The forces of political hate are waxing
Last Wednesday, a group from the left leaning D.C. chapter of Democratic Socialists of America confronted homeland security secretary Kirstjen Nielsen at a downtown D.C. restaurant. Nielsen left the restaurant before she could finish dinner. Then, on Friday morning, members of a different progressive group, CREDO Action, showed up at Nielsen's residence, screaming and shouting, thinking they would disturb her sleep. Nielsen was out the back door and on her way to work just after the protesters arrived.
In Tampa, Florida early Saturday evening, members of the leftist group Organize Florida confronted Republican Florida attorney general Pam Bondi with shouts and protests against her support of Trump policies as she was leaving a movie screening of the new documentary about Mr. Rogers, Won't You Be My Neighbor?
On Saturday night in Lexington, Virginia, the owner of the Red Hen restaurant asked Sarah Sanders and her party to leave her restaurant because Sanders works for POTUS, and the owner and her employees oppose his policies. Sanders politely agreed to leave. The restaurant owner says she was persuaded by her kitchen staff to ask Sanders to leave – the "devil made me do it" excuse.
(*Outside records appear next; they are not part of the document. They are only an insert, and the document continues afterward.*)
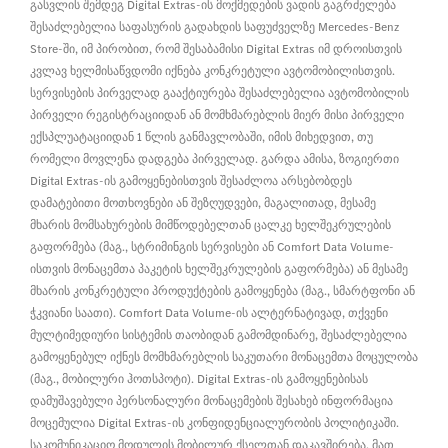
გასვლის შემდეგ Digital Extras-ის მოქმედების ვადის გაგრძელება
შესაძლებელია საფასურის გადახდის საფუძველზე Mercedes-Benz
Store-ში, იმ პირობით, რომ შესაბამისი Digital Extras იმ დროისთვის
კვლავ ხელმისაწვდომი იქნება კონკრეტული ავტომობილისთვის.
სერვისების პირველად გააქტიურება შესაძლებელია ავტომობილის
პირველი რეგისტრაციიდან ან მომხმარებლის მიერ მისი პირველი
ექსპლუატაციიდან 1 წლის განმავლობაში, იმის მიხედვით, თუ
რომელი მოვლენა დადგება პირველად. გარდა ამისა, ზოგიერთი
Digital Extras-ის გამოყენებისთვის შესაძლოა არსებობდეს
დამატებითი მოთხოვნები ან შეზღუდვები, მაგალითად, მესამე
მხარის მომსახურების მიმწოდებელთან ცალკე ხელშეკრულების
გაფორმება (მაგ., სტრიმინგის სერვისები ან Comfort Data Volume-
ისთვის მონაცემთა პაკეტის ხელშეკრულების გაფორმება) ან მესამე
მხარის კონკრეტული პროდუქტების გამოყენება (მაგ., სმარტფონი ან
ჭკვიანი საათი). Comfort Data Volume-ის ალტერნატივად, თქვენი
მულტიმედიური სისტემის თაობიდან გამომდინარე, შესაძლებელია
გამოყენებულ იქნეს მომხმარებლის საკუთარი მონაცემთა მოცულობა
(მაგ., მობილური ჰოთსპოტი). Digital Extras-ის გამოყენებისას
დამუშავებული პერსონალური მონაცემების შესახებ ინფორმაცია
მოცემულია Digital Extras-ის კონფიდენციალურობის პოლიტიკაში.
საკომუნიკაციო მოდულის მობილურ ქსელთან დაკავშირება, მათ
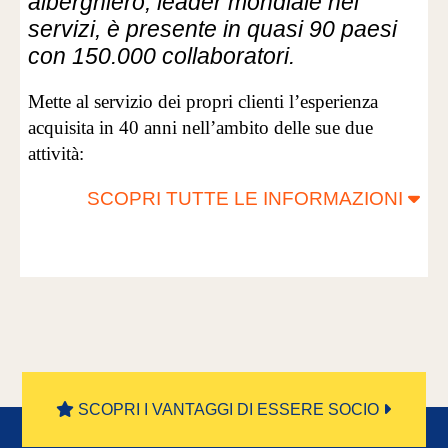
alberghiero, leader mondiale nei
servizi, è presente in quasi 90 paesi
con 150.000 collaboratori.
Mette al servizio dei propri clienti l’esperienza
acquisita in 40 anni nell’ambito delle sue due
attività:
SCOPRI TUTTE LE INFORMAZIONI
SCOPRI I VANTAGGI DI ESSERE SOCIO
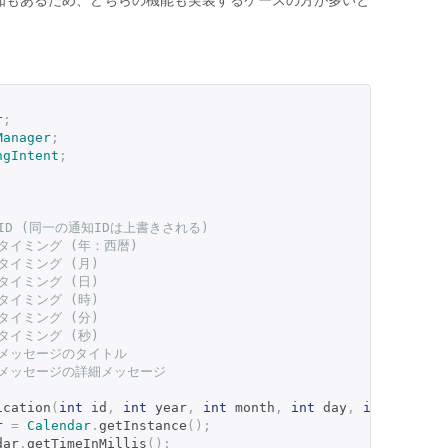
知もあるため、どちらの機能も実装するケースの方が多いと
r
;
Manager
;
ngIntent
;
 通知ID (同一の通知IDは上書きされる)
 通知タイミング (年：西暦)
通知タイミング (月)
通知タイミング (日)
通知タイミング (時)
通知タイミング (分)
通知タイミング (秒)
 展開メッセージのタイトル
  展開メッセージの詳細メッセージ
ication
(
int
 id
,
int
 year
,
int
 month
,
int
 day
,
int
 hour
,
r 
=
Calendar
.
getInstance
();
dar
.
getTimeInMillis
();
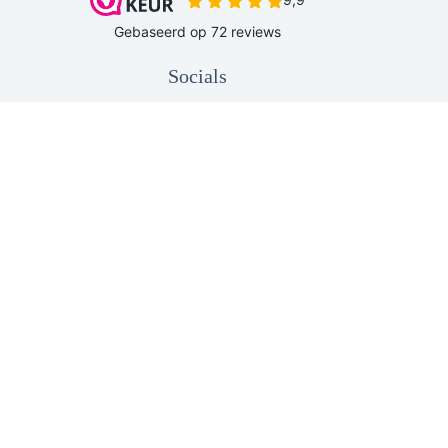
Socials
Copyright © 2026 - Be Original HS |
Sitemap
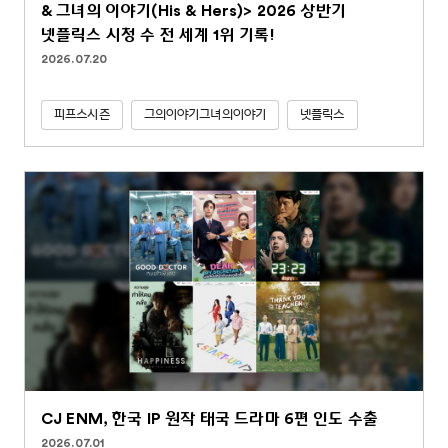
& 그녀의 이야기(His & Hers)> 2026 상반기
넷플릭스 시청 수 전 세계 1위 기록!
2026.07.20
피프스시즌
그의이야기그녀의이야기
넷플릭스
CJ ENM, 한국 IP 원작 태국 드라마 6편 인도 수출
2026.07.01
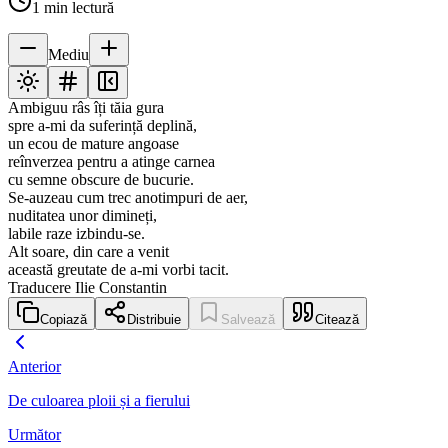
1
min lectură
Mediu
Ambiguu râs îți tăia gura
spre a-mi da suferință deplină,
un ecou de mature angoase
reînverzea pentru a atinge carnea
cu semne obscure de bucurie.
Se-auzeau cum trec anotimpuri de aer,
nuditatea unor dimineți,
labile raze izbindu-se.
Alt soare, din care a venit
această greutate de a-mi vorbi tacit.
Traducere Ilie Constantin
Copiază
Distribuie
Salvează
Citează
Anterior
De culoarea ploii și a fierului
Următor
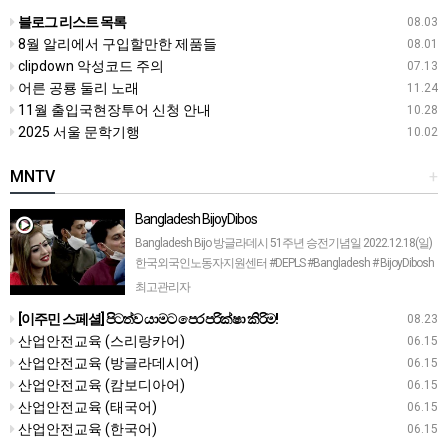
에 키스마크를 남긴다고 생각해눈앞이…
블로그 리스트 목록
08.03
8월 알리에서 구입할만한 제품들
08.01
clipdown 악성코드 주의
07.13
어른 공룡 둘리 노래
11.24
11월 출입국현장투어 신청 안내
10.28
2025 서울 문학기행
10.02
MNTV
+
Bangladesh BijoyDibos
Bangladesh Bijo 방글라데시 51주년 승전기념일 2022.12.18(일)
한국외국인노동자지원센터 #DEPLS #Bangladesh # BijoyDibosh
#Victoryday
최고관리자
[이주민 스페셜] පිටත්ව යාමට පෙර පරික්ෂා කිරිම!
08.23
산업안전교육 (스리랑카어)
06.15
산업안전교육 (방글라데시어)
06.15
산업안전교육 (캄보디아어)
06.15
산업안전교육 (태국어)
06.15
산업안전교육 (한국어)
06.15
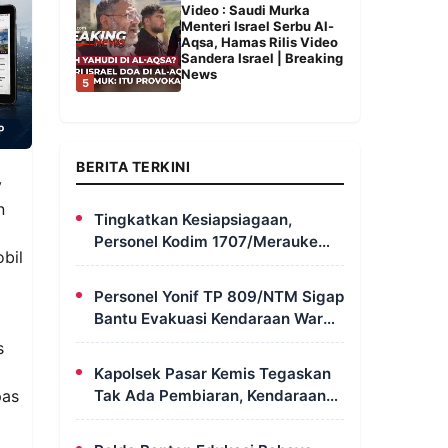
Video : Saudi Murka
Menteri Israel Serbu Al-
Aqsa, Hamas Rilis Video
Sandera Israel | Breaking
News
5
BERITA TERKINI
y
n
Tingkatkan Kesiapsiagaan,
Personel Kodim 1707/Merauke
bil
Asah Ketrampilan Bersama
Petugas Damkar
Personel Yonif TP 809/NTM Sigap
Bantu Evakuasi Kendaraan Warga
Wapoania yang Terperosok ke
s
Jurang
Kapolsek Pasar Kemis Tegaskan
Tak Ada Pembiaran, Kendaraan
pas
Berat yang Parkir di Bahu Jalan
Langsung Ditertibkan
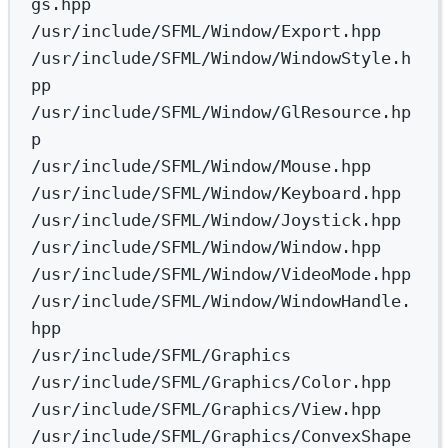
gs.hpp
/usr/include/SFML/Window/Export.hpp
/usr/include/SFML/Window/WindowStyle.h
pp
/usr/include/SFML/Window/GlResource.hp
p
/usr/include/SFML/Window/Mouse.hpp
/usr/include/SFML/Window/Keyboard.hpp
/usr/include/SFML/Window/Joystick.hpp
/usr/include/SFML/Window/Window.hpp
/usr/include/SFML/Window/VideoMode.hpp
/usr/include/SFML/Window/WindowHandle.
hpp
/usr/include/SFML/Graphics
/usr/include/SFML/Graphics/Color.hpp
/usr/include/SFML/Graphics/View.hpp
/usr/include/SFML/Graphics/ConvexShape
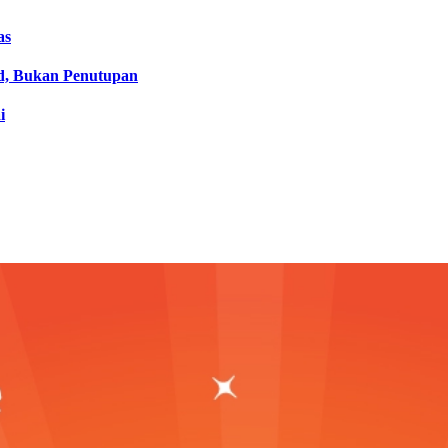
as
d, Bukan Penutupan
i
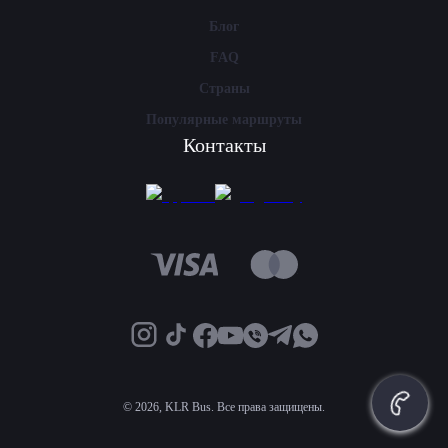
Блог
FAQ
Страны
Популярные маршруты
Контакты
©
2026, KLR Bus. Все права защищены.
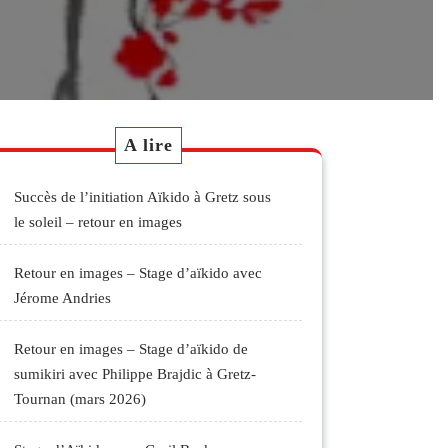
A lire
Succès de l’initiation Aïkido à Gretz sous
le soleil – retour en images
Retour en images – Stage d’aïkido avec
Jérome Andries
Retour en images – Stage d’aïkido de
sumikiri avec Philippe Brajdic à Gretz-
Tournan (mars 2026)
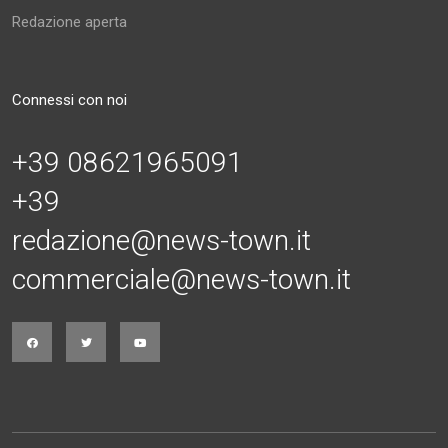
Redazione aperta
Connessi con noi
+39 08621965091
+39
redazione@news-town.it
commerciale@news-town.it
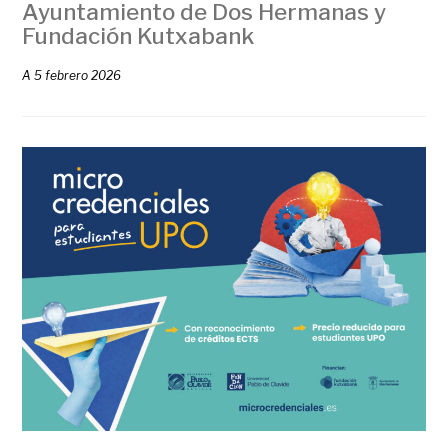
Ayuntamiento de Dos Hermanas y
Fundación Kutxabank
A
5 febrero 2026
These confrontations follow weeks of hate-filled, vulgar epithets directed at Ivanka and Melania Trump and the president by pro-Democratic celebrities De Niro, Bee, Fonda, Griffin, Daniels, Arnold, et al.
Fortunately, every one of these affronts and statements is being well publicized – even by the liberal media. All Americans are seeing up close the crude underbelly of the Democratic Party's sympathizers and their methods for pushing their leftist agenda. If the liberals can't accomplish their goals via legitimate elections, they apparently will attempt to do so by whatever means they deem necessary.
Last Monday, June 18, on the MSNBC broadcast of All In, Senator Dianne Feinstein (D-Calif.), while discussing her legislation that prohibits the taking of an alien child from his parent(s), stated that "this is the United States of America. It isn't Nazi Germany."
Unless Senator Feinstein and other Democratic leaders – Schumer, Pelosi, Gillibrand, Leahy, Sanders, and others – speak out against the growing forces of anger against President Trump and his administration and family, they by their silence become sympathizers with those committing these personal attacks. If they don't openly oppose public displays of hate for our duly elected officials, we may next have another Steve Scalise baseball practice shooting. They will be failing in their obligation to ensure that the United States does not become another Nazi Germany. Come November, they will understand why more, not fewer conservative candidates are elected to Congress.